───── SUPPLIED INFORMATION

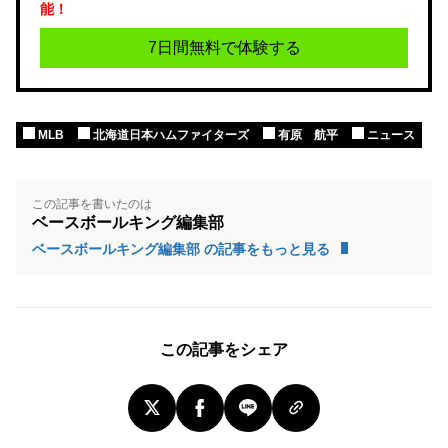
能！
7日間無料で体験する
MLB
北海道日本ハムファイターズ
有原 航平
ニュース
この記事を書いたのは
ベースボールキング編集部
ベースボールキング編集部 の記事をもっと見る
この記事をシェア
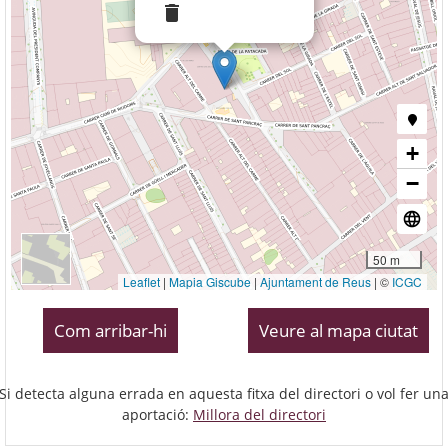
Com arribar-hi
Veure al mapa ciutat
Si detecta alguna errada en aquesta fitxa del directori o vol fer un
aportació:
Millora del directori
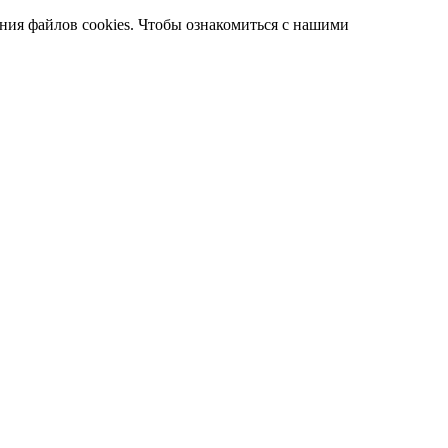
ания файлов cookies. Чтобы ознакомиться с нашими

──────────

▶ **EXERCISE PROMPT**:
Scan the material for lines with the word "ベースボールキング編集部", and copy each line you find.

▶ **SOLUTION TO THIS EXERCISE**:
ベースボールキング編集部
ベースボールキング編集部 の記事をもっと見る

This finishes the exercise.